We relate these logits to class probabilities through a squashing function called a softmax.

\[\begin{equation} \mathbf{p}=\begin{bmatrix} p(y=0 | \mathbf{x})\\ p(y=1 | \mathbf{x})\\ p(y=2 | \mathbf{x})\\ \vdots \\ p(y=K-1 | \mathbf{x}) \end{bmatrix} = S (f(\mathbf{x})) \end{equation}\]

where

\[\begin{equation}S(\mathbf{z})=S(\begin{bmatrix} z_0\\ z_1\\ \vdots \\ z_{K-1} \end{bmatrix}) = \begin{bmatrix} \frac{\exp z_0}{\sum_{k=0}^{K-1}\exp z_k}\\ \frac{\exp z_1}{\sum_{k=0}^{K-1}\exp z_k}\\ \vdots \\ \frac{\exp z_{K-1}}{\sum_{k=0}^{K-1}\exp z_k}\\ \end{bmatrix}\end{equation}\]

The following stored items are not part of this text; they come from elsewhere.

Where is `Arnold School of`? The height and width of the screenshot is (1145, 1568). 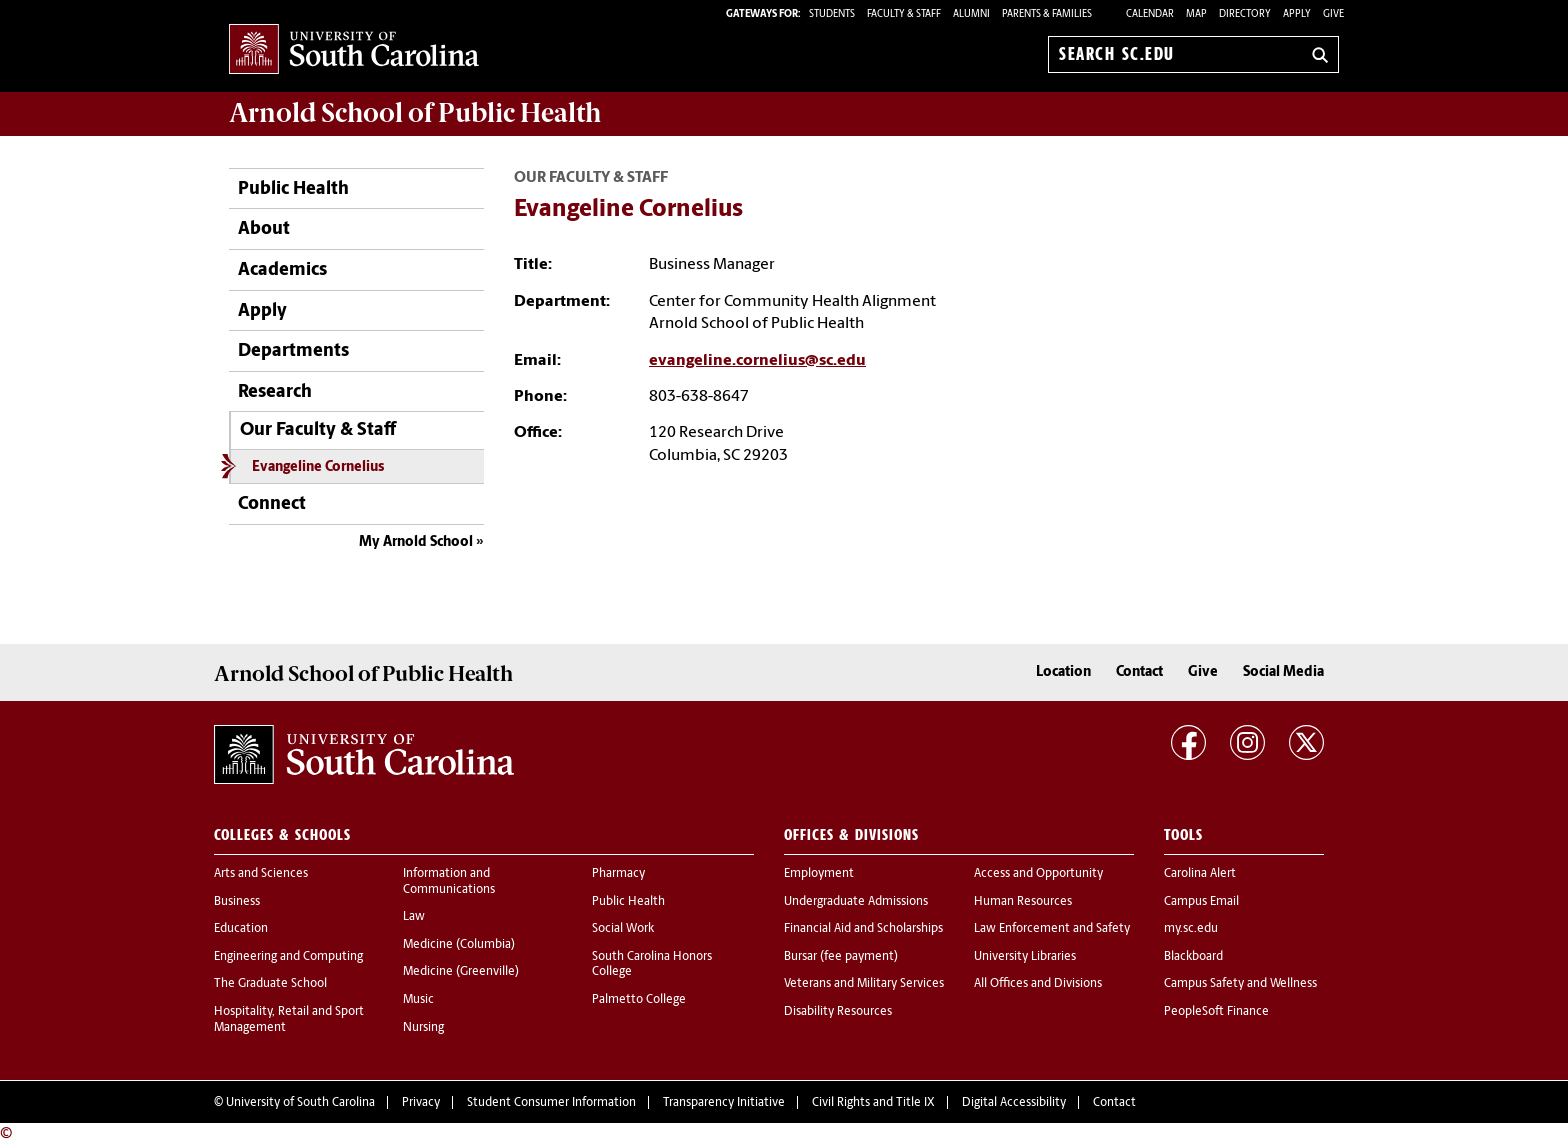 Arnold School of is located at coordinates (415, 113). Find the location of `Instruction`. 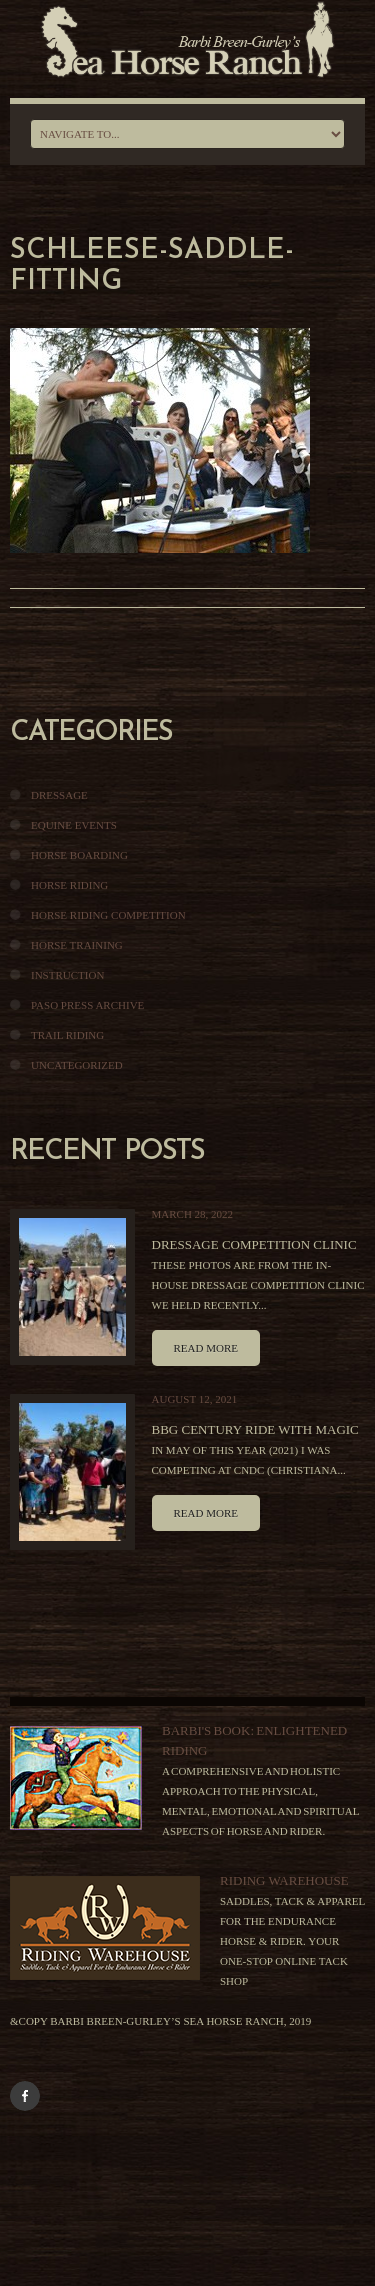

Instruction is located at coordinates (67, 975).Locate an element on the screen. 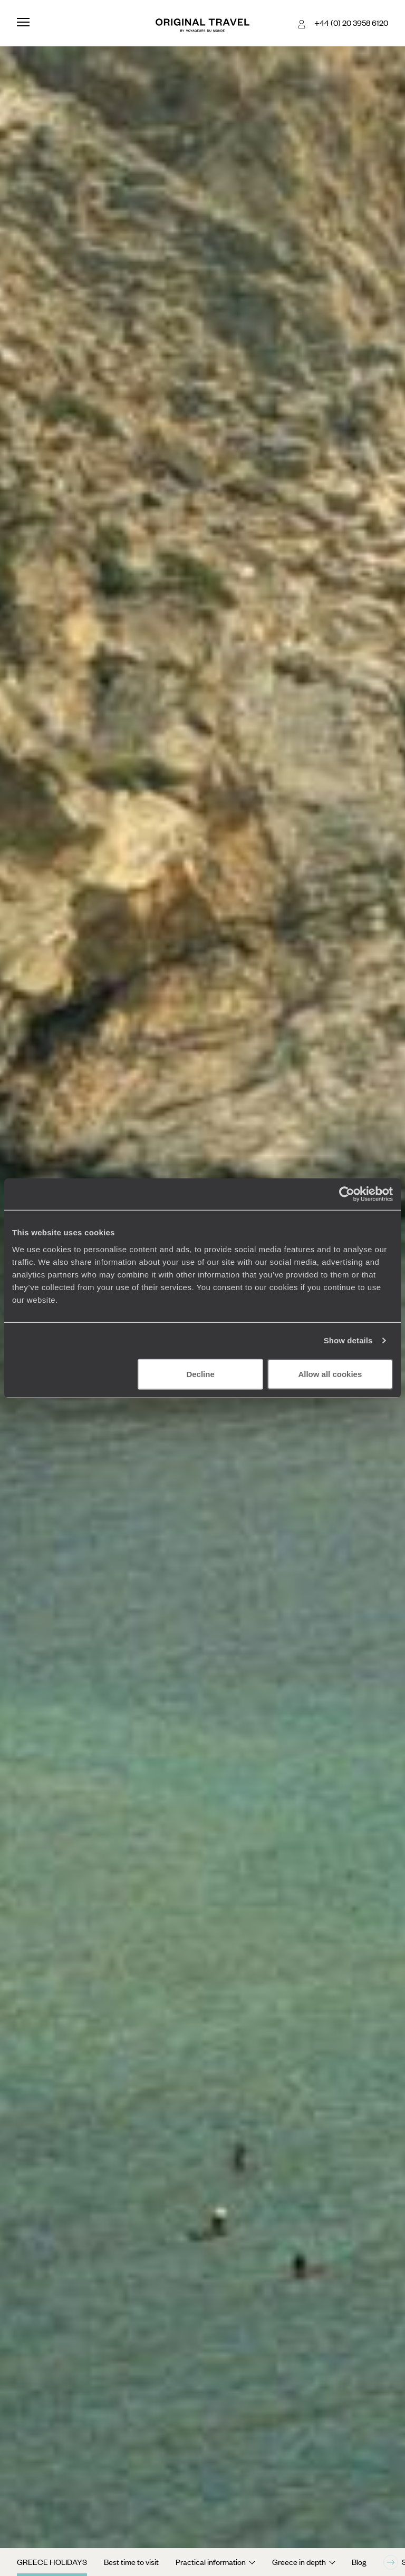 This screenshot has height=2576, width=405. Allow all cookies is located at coordinates (330, 1373).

In short, the softmax function \(S\) turns a vector of logits into a vector of probabilities that sum to 1.

The likelihood (again assuming indepedence between data points) is now given by

\[\begin{equation}\prod_{n=1}^{N}\prod_{k=0}^{K-1}p(y^{(n)}=k | \mathbf{x}^{(n)})^{\mathbb{I}(y^{(n)}=k)}\end{equation}\]

\(\mathbb{I}(y^{(n)}=k)\) is an indicator function that outputs 1 if \(y^{(n)}=k\) and 0 otherwise.

From this, we may write the log-likelihood (divided by the number of data points) as

\[\begin{equation}\mathrm{NLL}(\mathbf{w},b)= -\frac{1}{N }\sum_{n=1}^{N}\sum_{k=0}^{K-1}\mathbb{I}(y^{(n)}=k)\log p(y^{(n)}=k | \mathbf{x}^{(n)})\end{equation}\]

This is a bit verbose. To succinctly write out the NLL, we will use a one-hot vector representation for each class label. This means each class label is now a vector \(\mathbf{y}\) which is 1 for the element corresponding to its class, and zero elsewhere. For example, if we had 4 classes and \(y^{(t)}\) was labelled as class 2 we would write \(\mathbf{y}^{(t)}=\begin{bmatrix} 0&0&1&0\end{bmatrix}^\top\) (recalling that we count from zero when it comes to classes). This gives us the NLL, or log loss in the succinct form of

\[\begin{equation}L_{log} = \frac{1}{N}\sum_{n} -\mathbf{y}^{(n)\top}\log \mathbf{p}^{(n)}\end{equation}\]

Sklearn will automatically use multinomial logistic regression if you call .fit with data where there are more than 2 class labels.